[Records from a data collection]
-=-=-=-=-
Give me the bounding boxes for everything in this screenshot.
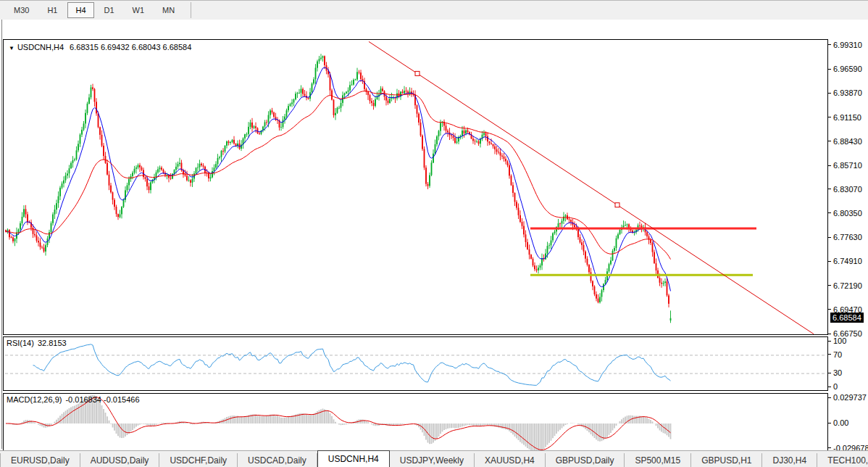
timeframe-button-w1[interactable]: W1 — [125, 2, 153, 18]
main-chart-panel: ▼USDCNH,H46.68315 6.69432 6.68043 6.6858… — [3, 39, 828, 335]
chart-symbol-label: USDCNH,H4 — [17, 43, 64, 51]
timeframe-button-h1[interactable]: H1 — [39, 2, 65, 18]
rsi-indicator-name: RSI(14) — [7, 339, 34, 347]
price-tick-mark — [828, 165, 831, 166]
timeframe-button-h4[interactable]: H4 — [67, 2, 93, 18]
collapse-triangle-icon[interactable]: ▼ — [9, 45, 14, 51]
price-tick: 6.80350 — [828, 208, 862, 218]
tab-tech100-h1[interactable]: TECH100,H1 — [817, 453, 868, 467]
rsi-tick-mark — [828, 341, 831, 342]
tab-dj30-h4[interactable]: DJ30,H4 — [762, 453, 817, 467]
rsi-label: RSI(14)32.8153 — [7, 339, 70, 347]
price-tick-mark — [828, 237, 831, 238]
rsi-panel: RSI(14)32.8153 — [3, 336, 828, 391]
chart-tab-bar: EURUSD,DailyAUDUSD,DailyUSDCHF,DailyUSDC… — [0, 450, 868, 467]
macd-current-values: -0.016834 -0.015466 — [65, 395, 139, 404]
rsi-current-value: 32.8153 — [38, 339, 67, 347]
tab-usdcad-daily[interactable]: USDCAD,Daily — [238, 453, 317, 467]
price-tick: 6.83070 — [828, 184, 862, 194]
chart-ohlc-values: 6.68315 6.69432 6.68043 6.68584 — [70, 43, 191, 51]
rsi-tick: 100 — [828, 336, 846, 346]
price-tick-mark — [828, 93, 831, 94]
tab-gbpusd-daily[interactable]: GBPUSD,Daily — [546, 453, 625, 467]
tab-usdchf-daily[interactable]: USDCHF,Daily — [159, 453, 238, 467]
rsi-chart[interactable] — [4, 337, 827, 390]
chart-title: ▼USDCNH,H46.68315 6.69432 6.68043 6.6858… — [9, 43, 191, 51]
timeframe-button-m30[interactable]: M30 — [6, 2, 37, 18]
price-axis[interactable]: 6.993106.965906.938706.911506.884306.857… — [828, 39, 868, 335]
current-price-label: 6.68584 — [830, 313, 864, 323]
price-tick-mark — [828, 69, 831, 70]
price-tick-mark — [828, 309, 831, 310]
price-tick: 6.72190 — [828, 281, 862, 290]
timeframe-buttons: M30H1H4D1W1MN — [6, 2, 185, 18]
price-tick: 6.74910 — [828, 257, 862, 266]
macd-label: MACD(12,26,9)-0.016834 -0.015466 — [7, 395, 143, 404]
price-tick: 6.96590 — [828, 65, 862, 74]
rsi-tick: 70 — [828, 350, 842, 359]
macd-tick: 0.029737 — [828, 393, 867, 402]
tab-gbpusd-h1[interactable]: GBPUSD,H1 — [691, 453, 762, 467]
price-tick-mark — [828, 285, 831, 286]
macd-tick: 0.00 — [828, 418, 848, 428]
price-tick: 6.85710 — [828, 161, 862, 170]
price-tick-mark — [828, 44, 831, 45]
chart-tabs: EURUSD,DailyAUDUSD,DailyUSDCHF,DailyUSDC… — [1, 450, 868, 467]
tab-usdcnh-h4[interactable]: USDCNH,H4 — [317, 450, 390, 467]
macd-tick-mark — [828, 397, 831, 398]
price-tick-mark — [828, 117, 831, 117]
tab-sp500-m15[interactable]: SP500,M15 — [625, 453, 691, 467]
macd-indicator-name: MACD(12,26,9) — [7, 395, 62, 404]
trading-platform-window: M30H1H4D1W1MN ▼USDCNH,H46.68315 6.69432 … — [0, 0, 868, 467]
price-tick-mark — [828, 189, 831, 189]
price-tick-mark — [828, 141, 831, 141]
rsi-tick-mark — [828, 373, 831, 373]
rsi-tick-mark — [828, 354, 831, 355]
tab-eurusd-daily[interactable]: EURUSD,Daily — [1, 453, 80, 467]
chart-workspace: ▼USDCNH,H46.68315 6.69432 6.68043 6.6858… — [0, 20, 868, 450]
rsi-tick: 30 — [828, 368, 842, 378]
macd-tick-mark — [828, 423, 831, 423]
timeframe-button-d1[interactable]: D1 — [96, 2, 122, 18]
macd-panel: MACD(12,26,9)-0.016834 -0.015466 — [3, 393, 828, 452]
macd-tick-mark — [828, 447, 831, 448]
rsi-axis: 10070300 — [828, 336, 868, 391]
tab-audusd-daily[interactable]: AUDUSD,Daily — [80, 453, 160, 467]
price-tick-mark — [828, 212, 831, 213]
price-tick: 6.99310 — [828, 40, 862, 49]
window-left-edge — [1, 20, 2, 449]
rsi-tick: 0 — [828, 382, 838, 392]
price-tick: 6.77630 — [828, 233, 862, 242]
price-tick: 6.88430 — [828, 136, 862, 146]
tab-usdjpy-weekly[interactable]: USDJPY,Weekly — [390, 453, 475, 467]
macd-axis: 0.0297370.00-0.029678 — [828, 393, 868, 452]
rsi-tick-mark — [828, 387, 831, 387]
price-tick: 6.91150 — [828, 112, 861, 122]
candlestick-chart[interactable] — [4, 40, 827, 334]
toolbar-separator — [191, 2, 191, 18]
price-tick-mark — [828, 261, 831, 262]
price-tick: 6.93870 — [828, 88, 862, 98]
timeframe-toolbar: M30H1H4D1W1MN — [0, 1, 868, 20]
tab-xauusd-h4[interactable]: XAUUSD,H4 — [475, 453, 546, 467]
price-tick-mark — [828, 334, 831, 334]
timeframe-button-mn[interactable]: MN — [154, 2, 183, 18]
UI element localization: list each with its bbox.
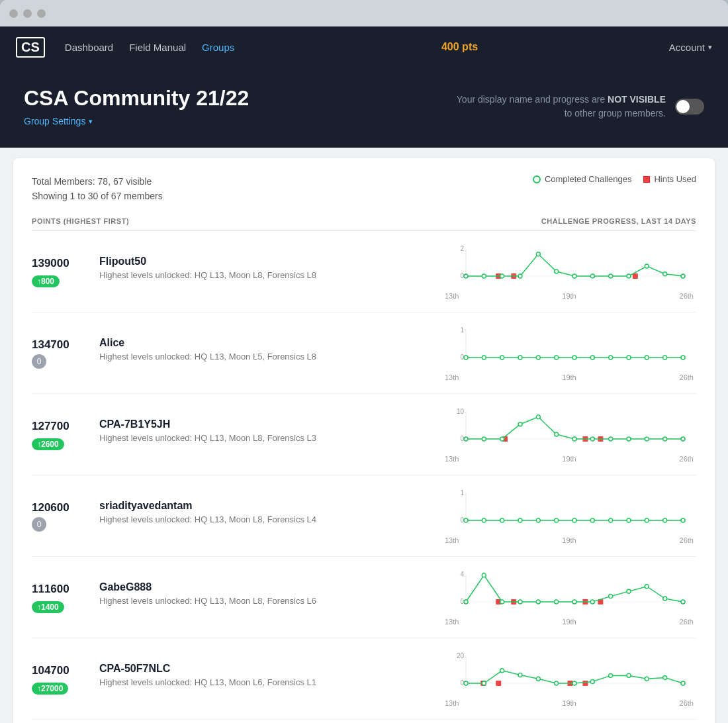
traffic-light-yellow[interactable] <box>23 9 32 18</box>
svg-point-16 <box>627 274 631 278</box>
points-display: 400 pts <box>441 41 478 53</box>
member-score-2: 127700 <box>32 418 85 433</box>
x-label-26th: 26th <box>680 618 694 626</box>
member-score-section-3: 120600 0 <box>32 500 91 532</box>
table-row: 104700 ↑27000 CPA-50F7NLC Highest levels… <box>32 638 696 720</box>
member-score-section-5: 104700 ↑27000 <box>32 663 91 695</box>
svg-point-7 <box>464 274 468 278</box>
member-score-section-2: 127700 ↑2600 <box>32 418 91 450</box>
nav-dashboard[interactable]: Dashboard <box>65 42 113 53</box>
nav-field-manual[interactable]: Field Manual <box>129 42 186 53</box>
x-label-19th: 19th <box>562 618 576 626</box>
member-levels-3: Highest levels unlocked: HQ L13, Moon L8… <box>99 514 442 524</box>
svg-point-93 <box>663 597 667 601</box>
svg-point-30 <box>572 356 576 360</box>
svg-point-87 <box>555 600 559 604</box>
svg-point-11 <box>536 252 540 256</box>
svg-point-13 <box>572 274 576 278</box>
svg-point-53 <box>627 437 631 441</box>
svg-point-94 <box>681 600 685 604</box>
svg-point-24 <box>464 356 468 360</box>
visibility-line2: to other group members. <box>565 108 666 119</box>
chart-x-labels-2: 13th 19th 26th <box>442 455 696 463</box>
svg-point-33 <box>627 356 631 360</box>
score-badge: ↑2600 <box>32 438 64 450</box>
member-levels-1: Highest levels unlocked: HQ L13, Moon L5… <box>99 352 442 362</box>
stats-members-total: Total Members: 78, 67 visible <box>32 174 163 189</box>
svg-rect-6 <box>633 273 638 279</box>
member-score-0: 139000 <box>32 256 85 270</box>
svg-point-73 <box>681 518 685 522</box>
col-header-progress: Challenge Progress, Last 14 Days <box>541 217 696 225</box>
svg-point-54 <box>645 437 649 441</box>
member-left-4: 111600 ↑1400 GabeG888 Highest levels unl… <box>32 581 442 613</box>
member-chart-2: 10 0 13th 19th 26th <box>442 405 696 464</box>
svg-point-66 <box>555 518 559 522</box>
svg-point-88 <box>572 600 576 604</box>
member-name-1: Alice <box>99 337 442 349</box>
svg-point-8 <box>482 274 486 278</box>
chart-x-labels-5: 13th 19th 26th <box>442 699 696 707</box>
svg-point-62 <box>482 518 486 522</box>
traffic-light-green[interactable] <box>37 9 46 18</box>
svg-point-107 <box>536 677 540 681</box>
x-label-26th: 26th <box>680 536 694 544</box>
svg-point-85 <box>518 600 522 604</box>
account-menu[interactable]: Account ▾ <box>669 42 712 53</box>
svg-point-15 <box>609 274 613 278</box>
member-info-2: CPA-7B1Y5JH Highest levels unlocked: HQ … <box>99 418 442 443</box>
svg-text:10: 10 <box>457 408 465 415</box>
svg-point-44 <box>464 437 468 441</box>
chart-x-labels-1: 13th 19th 26th <box>442 373 696 381</box>
chart-x-labels-4: 13th 19th 26th <box>442 618 696 626</box>
legend-hints: Hints Used <box>643 174 696 184</box>
score-badge: ↑800 <box>32 275 60 287</box>
member-chart-5: 20 0 13th 19th 26th <box>442 649 696 708</box>
svg-point-10 <box>518 274 522 278</box>
traffic-light-red[interactable] <box>9 9 18 18</box>
svg-point-83 <box>482 573 486 577</box>
member-name-3: sriadityavedantam <box>99 500 442 512</box>
legend-completed: Completed Challenges <box>533 174 632 184</box>
table-row: 139000 ↑800 Flipout50 Highest levels unl… <box>32 231 696 313</box>
member-chart-1: 1 0 13th 19th 26th <box>442 323 696 383</box>
svg-point-64 <box>518 518 522 522</box>
member-left-2: 127700 ↑2600 CPA-7B1Y5JH Highest levels … <box>32 418 442 450</box>
nav-groups[interactable]: Groups <box>202 42 234 53</box>
chart-legend: Completed Challenges Hints Used <box>533 174 696 184</box>
score-badge-zero: 0 <box>32 354 46 369</box>
svg-point-111 <box>609 673 613 677</box>
svg-point-71 <box>645 518 649 522</box>
svg-point-55 <box>663 437 667 441</box>
member-name-4: GabeG888 <box>99 581 442 593</box>
stats-text: Total Members: 78, 67 visible Showing 1 … <box>32 174 163 204</box>
svg-point-104 <box>482 681 486 685</box>
member-list: 139000 ↑800 Flipout50 Highest levels unl… <box>32 231 696 720</box>
x-label-13th: 13th <box>445 536 459 544</box>
x-label-13th: 13th <box>445 455 459 463</box>
svg-point-35 <box>663 356 667 360</box>
x-label-19th: 19th <box>562 373 576 381</box>
table-row: 120600 0 sriadityavedantam Highest level… <box>32 475 696 557</box>
table-row: 134700 0 Alice Highest levels unlocked: … <box>32 313 696 394</box>
svg-rect-102 <box>582 681 588 686</box>
hero-right: Your display name and progress are NOT V… <box>457 93 704 120</box>
svg-point-103 <box>464 681 468 685</box>
member-score-4: 111600 <box>32 581 85 596</box>
chart-x-labels-3: 13th 19th 26th <box>442 536 696 544</box>
svg-point-63 <box>500 518 504 522</box>
stats-members-showing: Showing 1 to 30 of 67 members <box>32 189 163 203</box>
member-left-1: 134700 0 Alice Highest levels unlocked: … <box>32 337 442 369</box>
svg-point-65 <box>536 518 540 522</box>
group-settings-button[interactable]: Group Settings ▾ <box>24 116 93 126</box>
visibility-line1: Your display name and progress are <box>457 94 605 105</box>
logo: CS <box>16 37 45 58</box>
account-chevron-icon: ▾ <box>708 43 712 52</box>
member-levels-4: Highest levels unlocked: HQ L13, Moon L8… <box>99 596 442 606</box>
legend-completed-label: Completed Challenges <box>545 174 632 184</box>
member-score-section-0: 139000 ↑800 <box>32 256 91 287</box>
visibility-toggle[interactable] <box>675 99 704 115</box>
score-badge-zero: 0 <box>32 517 46 532</box>
member-score-section-1: 134700 0 <box>32 337 91 369</box>
member-info-1: Alice Highest levels unlocked: HQ L13, M… <box>99 337 442 362</box>
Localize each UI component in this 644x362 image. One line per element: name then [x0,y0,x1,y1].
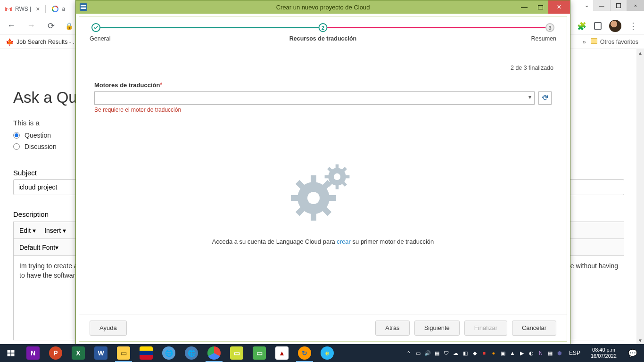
tray-app-icon[interactable]: ◧ [462,349,469,357]
caret-down-icon: ▾ [55,244,58,251]
svg-rect-15 [325,175,330,179]
close-button[interactable]: × [548,0,570,14]
taskbar-app-sync[interactable]: ↻ [293,344,316,362]
tray-app-icon[interactable]: ▦ [546,349,554,357]
action-center-icon[interactable]: 💬 [623,344,642,362]
caret-down-icon: ▾ [33,227,36,234]
close-button[interactable]: × [627,0,644,11]
tray-network-icon[interactable]: ▦ [433,349,441,357]
insert-menu[interactable]: Insert▾ [44,227,66,234]
taskbar-app-excel[interactable]: X [67,344,90,362]
dialog-footer: Ayuda Atrás Siguiente Finalizar Cancelar [79,314,567,341]
language-indicator[interactable]: ESP [565,350,584,356]
taskbar-app-onenote[interactable]: N [22,344,44,362]
taskbar-app-globe2[interactable]: 🌐 [180,344,203,362]
lock-icon: 🔒 [65,22,73,30]
reload-button[interactable]: ⟳ [45,20,57,32]
menu-icon[interactable]: ⋮ [629,21,637,31]
tray-app-icon[interactable]: ▣ [499,349,507,357]
radio-option[interactable]: Discussion [13,143,57,150]
tray-cloud-icon[interactable]: ☁ [452,349,460,357]
bookmarks-overflow[interactable]: » [583,39,586,45]
bookmark-item[interactable]: Job Search Results - . [17,39,74,45]
browser-tab[interactable]: RWS | × [0,2,44,16]
radio-label: Discussion [25,143,57,150]
svg-rect-13 [336,165,339,169]
svg-rect-14 [336,185,339,189]
tray-app-icon[interactable]: ● [490,349,497,357]
browser-tab[interactable]: a [47,2,70,16]
dialog-titlebar[interactable]: Crear un nuevo proyecto de Cloud — × [76,0,570,14]
help-button[interactable]: Ayuda [90,321,127,336]
svg-rect-6 [328,195,336,201]
svg-rect-23 [8,354,11,356]
extensions-icon[interactable]: 🧩 [577,22,586,31]
other-bookmarks[interactable]: Otros favoritos [591,38,638,45]
tray-app-icon[interactable]: ■ [480,349,488,357]
minimize-button[interactable]: — [516,0,532,14]
tray-app-icon[interactable]: ◆ [471,349,479,357]
forward-button[interactable]: → [25,20,37,32]
profile-avatar[interactable] [609,20,621,32]
google-icon [51,5,59,13]
step-2-current[interactable]: 2 [319,23,328,32]
taskbar-app-ie[interactable]: e [316,344,339,362]
taskbar-app-globe[interactable]: 🌐 [157,344,180,362]
outer-window-controls: ⌄ — × [580,0,644,11]
step-1-done-icon[interactable] [91,23,100,32]
required-asterisk: * [160,82,162,88]
minimize-button[interactable]: — [593,0,610,11]
gears-icon [288,158,358,229]
taskbar-app-chrome[interactable] [203,344,225,362]
clock[interactable]: 08:40 p.m. 16/07/2022 [586,347,621,359]
start-button[interactable] [0,344,22,362]
tray-up-icon[interactable]: ^ [405,349,413,357]
wizard-steps: 2 3 General Recursos de traducción Resum… [90,22,556,43]
radio-option[interactable]: Question [13,132,57,139]
windows-icon [7,349,15,357]
tray-battery-icon[interactable]: ▭ [414,349,422,357]
close-icon[interactable]: × [34,5,40,13]
refresh-button[interactable] [538,91,552,105]
panel-icon[interactable] [594,22,602,30]
taskbar-app-green[interactable]: ▭ [248,344,271,362]
taskbar-app-acrobat[interactable]: ▲ [271,344,293,362]
translation-engine-dropdown[interactable] [94,91,535,105]
tray-teams-icon[interactable]: ⬢ [556,349,563,357]
page-title: Ask a Que [13,89,86,107]
edit-menu[interactable]: Edit▾ [19,227,36,234]
taskbar-app-explorer[interactable]: ▭ [112,344,135,362]
svg-rect-21 [8,350,11,353]
taskbar-app-word[interactable]: W [90,344,112,362]
maximize-button[interactable] [610,0,627,11]
taskbar-app-notes[interactable]: ▭ [225,344,248,362]
back-button[interactable]: ← [6,20,17,32]
tray-shield-icon[interactable]: 🛡 [443,349,450,357]
field-label: Motores de traducción* [94,82,552,89]
back-button[interactable]: Atrás [375,321,409,336]
scroll-down-icon[interactable]: ▼ [636,337,644,344]
url-bar[interactable]: 🔒 [65,22,73,30]
font-menu[interactable]: Default Font▾ [19,244,58,251]
finish-button: Finalizar [464,321,507,336]
dialog-body: 2 3 General Recursos de traducción Resum… [79,16,567,342]
validation-error: Se requiere el motor de traducción [94,107,552,113]
page-scrollbar[interactable]: ▲ ▼ [636,49,644,344]
taskbar-app-flag[interactable] [135,344,157,362]
chevron-down-icon[interactable]: ⌄ [580,0,593,11]
tray-app-icon[interactable]: ◐ [528,349,535,357]
taskbar-app-powerpoint[interactable]: P [44,344,67,362]
step-3-pending[interactable]: 3 [545,23,554,32]
tray-onenote-icon[interactable]: N [537,349,545,357]
next-button[interactable]: Siguiente [414,321,460,336]
scroll-up-icon[interactable]: ▲ [636,49,644,57]
svg-rect-3 [311,175,316,184]
tray-volume-icon[interactable]: 🔊 [424,349,431,357]
maximize-button[interactable] [532,0,548,14]
tray-app-icon[interactable]: ▶ [518,349,526,357]
svg-rect-24 [11,354,15,356]
tray-app-icon[interactable]: ▲ [509,349,516,357]
svg-point-12 [334,173,340,180]
create-link[interactable]: crear [337,238,351,245]
cancel-button[interactable]: Cancelar [512,321,556,336]
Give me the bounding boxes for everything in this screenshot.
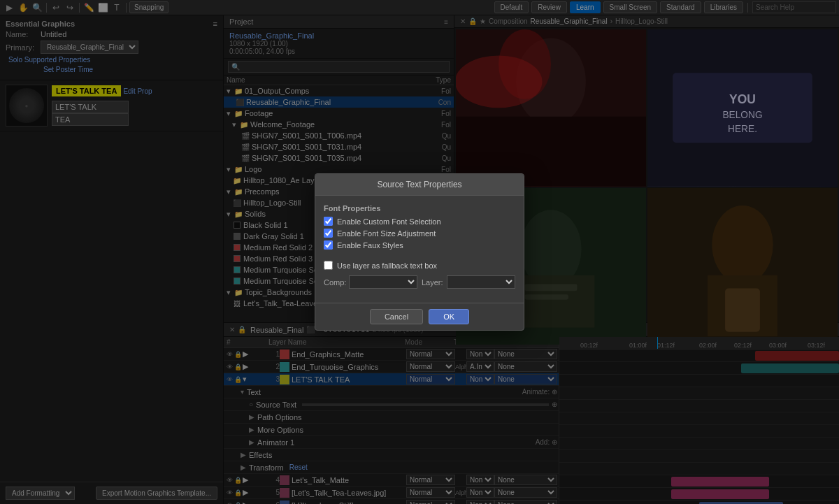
comp-row: Comp: Layer: [324,275,515,289]
font-properties-section: Font Properties [324,204,515,213]
checkbox-row-1: Enable Custom Font Selection [324,217,515,226]
dialog-title: Source Text Properties [315,174,524,196]
cancel-button[interactable]: Cancel [370,309,423,324]
comp-label: Comp: [324,278,345,287]
dialog-spacer [324,252,515,258]
checkbox-fallback-label: Use layer as fallback text box [337,261,437,270]
layer-select[interactable] [447,275,515,289]
checkbox-custom-font[interactable] [324,217,333,226]
ok-button[interactable]: OK [429,309,469,324]
checkbox-row-2: Enable Font Size Adjustment [324,229,515,238]
checkbox-row-4: Use layer as fallback text box [324,261,515,270]
checkbox-fallback-textbox[interactable] [324,261,333,270]
checkbox-font-size[interactable] [324,229,333,238]
checkbox-faux-styles[interactable] [324,240,333,250]
comp-select[interactable] [349,275,417,289]
dialog-footer: Cancel OK [315,303,524,330]
checkbox-faux-styles-label: Enable Faux Styles [337,241,403,250]
checkbox-custom-font-label: Enable Custom Font Selection [337,217,441,226]
layer-label: Layer: [422,278,443,287]
checkbox-row-3: Enable Faux Styles [324,240,515,250]
dialog-body: Font Properties Enable Custom Font Selec… [315,196,524,303]
dialog-overlay: Source Text Properties Font Properties E… [0,0,839,504]
checkbox-font-size-label: Enable Font Size Adjustment [337,229,436,238]
source-text-properties-dialog: Source Text Properties Font Properties E… [315,173,524,331]
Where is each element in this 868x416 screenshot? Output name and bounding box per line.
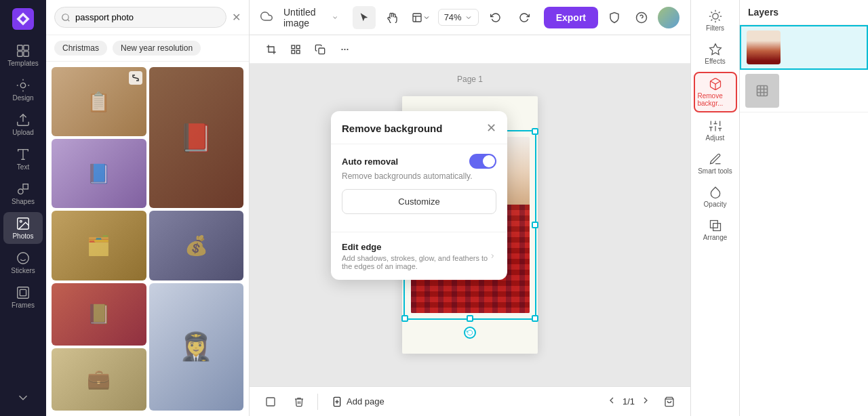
-=-=-=-=-
Problem requirements:
In the records above, find each line holding "account" and copy it.

Finished exercise:
account-menu[interactable]: Account ▾ <box>669 42 712 53</box>
account-chevron-icon: ▾ <box>708 43 712 52</box>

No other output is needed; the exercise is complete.